The demand on the African route has always bred competition amongst foreign operators and because of the capital-intensive nature of the airline business, fixed costs and barriers to exit are quite high.
Support of aviation activities
Speaking on the competitiveness of Turkish Airlines on the continent, Kotil says: “With the advantage of our IST Hub and a well-fitting fleet, we connect the African continent to the highest number of destinations in the world than any other airline; thus making the continent to benefit from our competitiveness due to support of aviation activities on the continent. And our emergence as the best airline in Europe means we offer the best product to the market more than all of the existing European carriers”.
In recognition of its competitiveness amongst global airline companies, Turkish Airlines has been very heavy on marketing campaigns.

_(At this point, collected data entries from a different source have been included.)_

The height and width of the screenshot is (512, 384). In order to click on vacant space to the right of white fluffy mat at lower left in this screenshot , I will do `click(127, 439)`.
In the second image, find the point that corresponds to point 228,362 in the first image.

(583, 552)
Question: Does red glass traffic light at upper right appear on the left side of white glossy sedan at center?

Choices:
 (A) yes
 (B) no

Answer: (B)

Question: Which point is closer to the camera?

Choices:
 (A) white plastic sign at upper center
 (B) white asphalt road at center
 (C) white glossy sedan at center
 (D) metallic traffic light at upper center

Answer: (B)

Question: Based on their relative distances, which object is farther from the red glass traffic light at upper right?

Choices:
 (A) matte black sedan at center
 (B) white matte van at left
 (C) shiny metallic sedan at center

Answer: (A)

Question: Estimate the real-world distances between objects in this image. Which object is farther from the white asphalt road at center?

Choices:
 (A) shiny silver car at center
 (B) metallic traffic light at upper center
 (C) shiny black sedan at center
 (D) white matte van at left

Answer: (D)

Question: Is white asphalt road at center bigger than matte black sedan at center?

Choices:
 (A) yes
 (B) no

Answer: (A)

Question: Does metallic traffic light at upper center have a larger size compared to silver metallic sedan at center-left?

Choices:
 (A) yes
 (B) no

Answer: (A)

One of such was the Widen Your World campaign that emphasizes the global network of the airline.
In the campaign, Kobe Bryant ( American basketball player) and Lionel Messi (Argentine professional footballer) resume their friendly rivalry by trading “selfies” from exotic locations, such as the Red Square in Moscow; The Great Wall of China; the Maldives; Bangkok; and Mount Kilimanjaro, all of which are destinations Turkish Airlines flies to.
In recent times, the company is also listed as a premium UEFA EURO 2016 sponsor. Other sponsorships include Euro league, Batman vs. Superman: Dawn of Justice film and rugby events some of which are highly acclaimed in Africa.
“Our campaign strategy aims to develop new applications at each phase of the travel, to offer memorable surprises to passengers and to bring them together through innovation and distinctive products and services that makes them feel special and cherished,” Kotil says.
Birth Place\ Date: Rize, Turkey, 1959
Education: 1983: Graduated from the Aeronautical Engineering Department at Istanbul Technical University
1986: Received Master’s degree in Aircraft Engineering from the University in Ann Arbor, Michigan
1987: Master’s degree in Mechanical Engineering, University of Ann Arbor, Michigan
1991: Doctorate in Mechanical Engineering, University of Ann Arbor, Michigan.